The task >>
I would like the records restated word for word, without the pictures.

Source data >>
:::

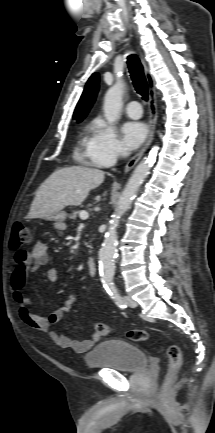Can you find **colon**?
Segmentation results:
<instances>
[{"instance_id":"obj_1","label":"colon","mask_w":215,"mask_h":433,"mask_svg":"<svg viewBox=\"0 0 215 433\" xmlns=\"http://www.w3.org/2000/svg\"><path fill=\"white\" fill-rule=\"evenodd\" d=\"M31 241L29 228L22 222H15L12 228V236L10 245L13 249L21 248ZM95 331L100 336H106L113 330L108 325L102 322L95 324ZM127 337L133 341H145L148 339V334L142 329H131L127 331ZM166 356L168 359V370L165 378V383H169L179 372L181 367V353L177 345H170L167 348Z\"/></svg>"}]
</instances>
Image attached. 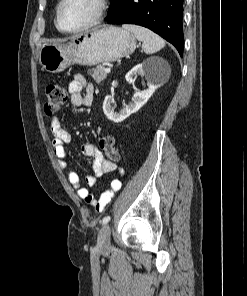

:::

Result below >>
Can you find **colon**?
Segmentation results:
<instances>
[{"instance_id":"obj_1","label":"colon","mask_w":215,"mask_h":433,"mask_svg":"<svg viewBox=\"0 0 215 433\" xmlns=\"http://www.w3.org/2000/svg\"><path fill=\"white\" fill-rule=\"evenodd\" d=\"M31 241L29 228L22 222H15L12 228V236L10 245L13 249L21 248ZM95 331L100 336H106L113 330L108 325L102 322L95 324ZM127 337L133 341H145L148 339V334L142 329H131L127 331ZM166 356L168 359V370L165 378V383H169L179 372L181 367V353L177 345H170L167 348Z\"/></svg>"}]
</instances>
Image attached. 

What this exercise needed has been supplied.